Tuesday, April 28, 2009

Oscar De Priest vs The Railroad Companies - Black Republican History


By ANDREW GLASS

On this day in 1941, the Supreme Court unanimously ruled that under the 1887 Interstate Commerce Act, African-Americans were entitled to equal passenger accommodations on the nation’s railroads. Rep. Arthur Mitchell of Illinois (1883-1968), the first black member of Congress to be elected as a Democrat, co-argued his own suit before the high tribunal.

In 1937, while traveling from Chicago to Hot Springs, Ark., an Illinois Central conductor ordered Mitchell to vacate his first-class air-conditioned Pullman sleeper compartment shortly after the train left Memphis, Tenn., and to move to a second-class segregated car for the remainder of his trip, which continued on the Rock Island line.

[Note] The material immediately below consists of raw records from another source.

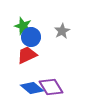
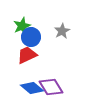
green star: moved 1 px left; rotated 30 degrees clockwise
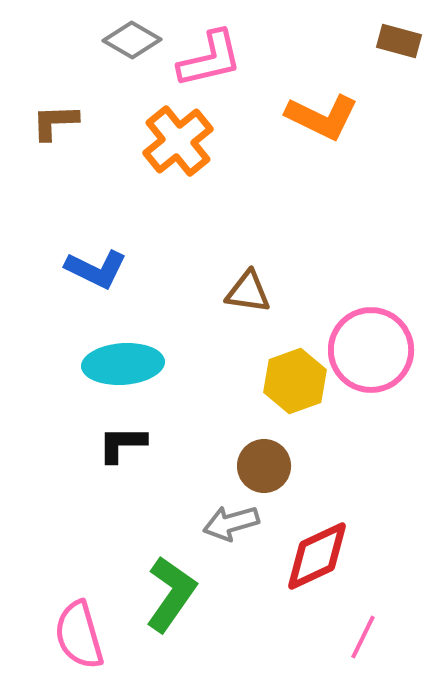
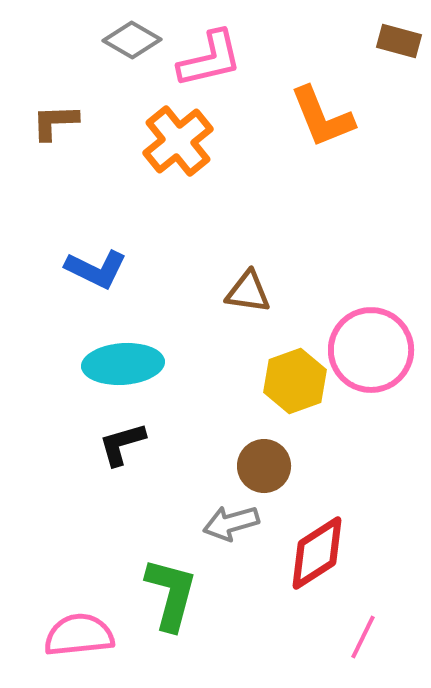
orange L-shape: rotated 42 degrees clockwise
black L-shape: rotated 16 degrees counterclockwise
red diamond: moved 3 px up; rotated 8 degrees counterclockwise
green L-shape: rotated 20 degrees counterclockwise
pink semicircle: rotated 100 degrees clockwise
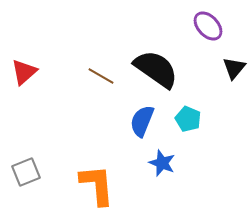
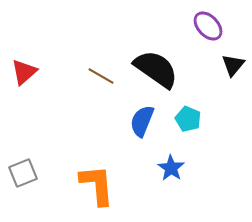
black triangle: moved 1 px left, 3 px up
blue star: moved 9 px right, 5 px down; rotated 12 degrees clockwise
gray square: moved 3 px left, 1 px down
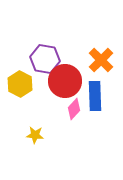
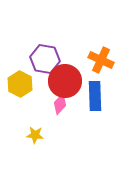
orange cross: rotated 20 degrees counterclockwise
pink diamond: moved 14 px left, 5 px up
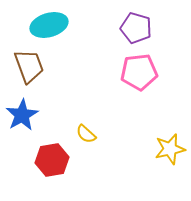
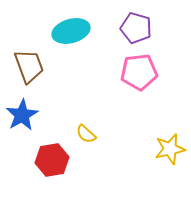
cyan ellipse: moved 22 px right, 6 px down
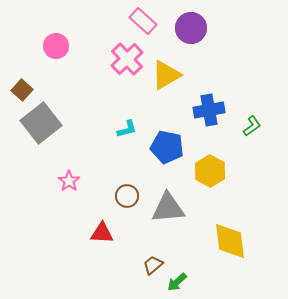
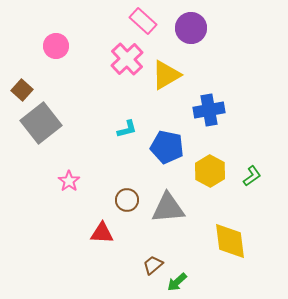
green L-shape: moved 50 px down
brown circle: moved 4 px down
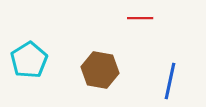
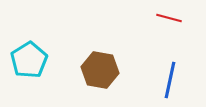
red line: moved 29 px right; rotated 15 degrees clockwise
blue line: moved 1 px up
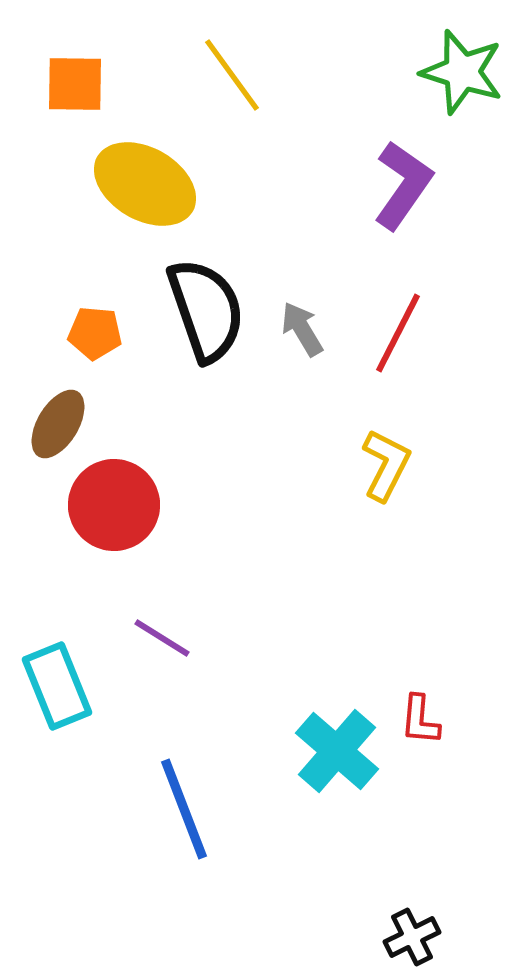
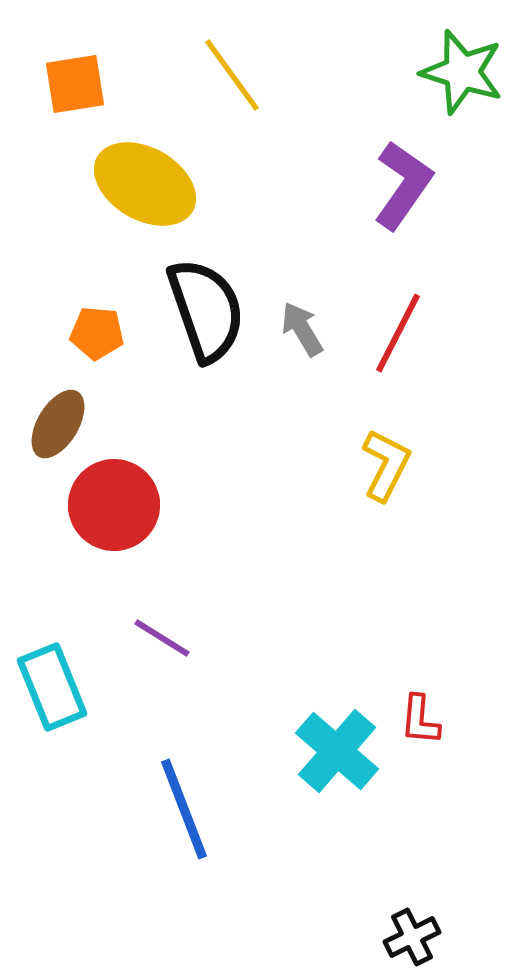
orange square: rotated 10 degrees counterclockwise
orange pentagon: moved 2 px right
cyan rectangle: moved 5 px left, 1 px down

Mitchell, a lawyer who had taken his seat in the House in 1935 after defeating Rep. Oscar De Priest, a black Republican, sued both railroads for racial discrimination. After the Interstate Commerce Commission and the U.S. District Court for Northern Illinois dismissed his suit, Mitchell appealed to the Supreme Court. He subsequently described his legal victory there as a “step in the destruction of Mr. Jim Crow himself.”

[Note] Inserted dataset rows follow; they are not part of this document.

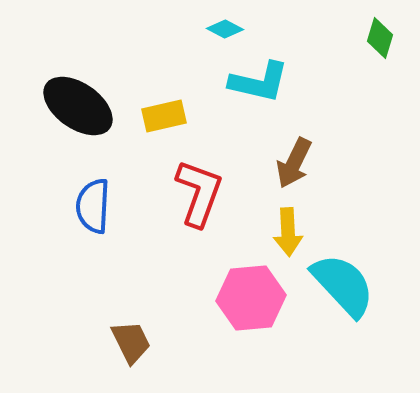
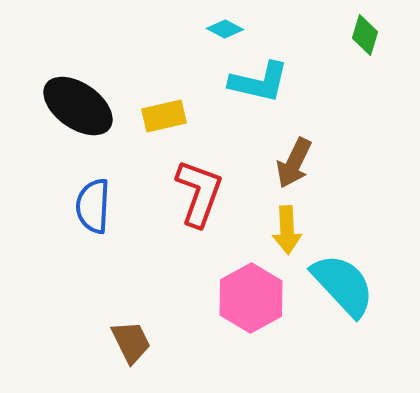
green diamond: moved 15 px left, 3 px up
yellow arrow: moved 1 px left, 2 px up
pink hexagon: rotated 24 degrees counterclockwise
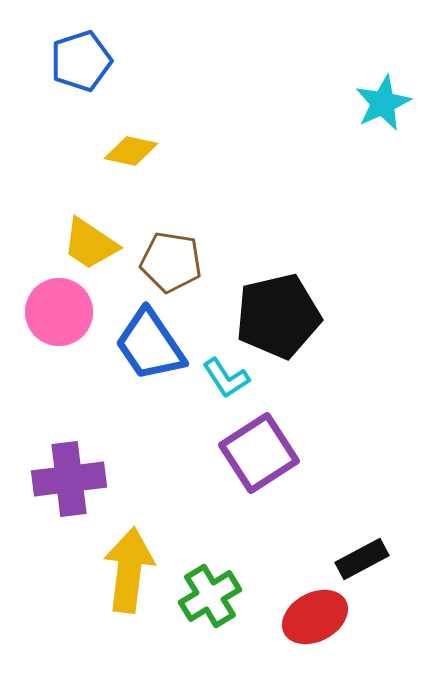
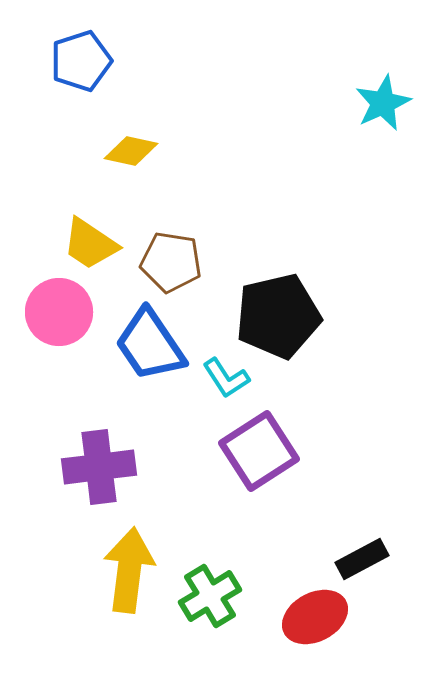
purple square: moved 2 px up
purple cross: moved 30 px right, 12 px up
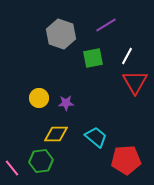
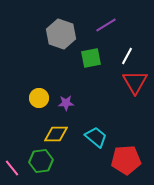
green square: moved 2 px left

The decision to compel Mitchell to move, the high court found, “was manifestly a discrimination against him in the course of his interstate journey ... solely [because] he was a Negro.”

Mitchell was born in 1883 near Lafayette, Ala. He left home at 14 to attend Tuskegee Institute. He worked on a farm and as an assistant to Booker T. Washington while at the college. Mitchell also attended Columbia University before qualifying for the bar. He moved to Chicago and entered politics there as a Republican but later switched to the Democratic Party because he thought it better represented his views.

In 1942, Mitchell chose not to seek reelection and moved to Virginia, where he lived on a 12-acre farm until his death in 1968.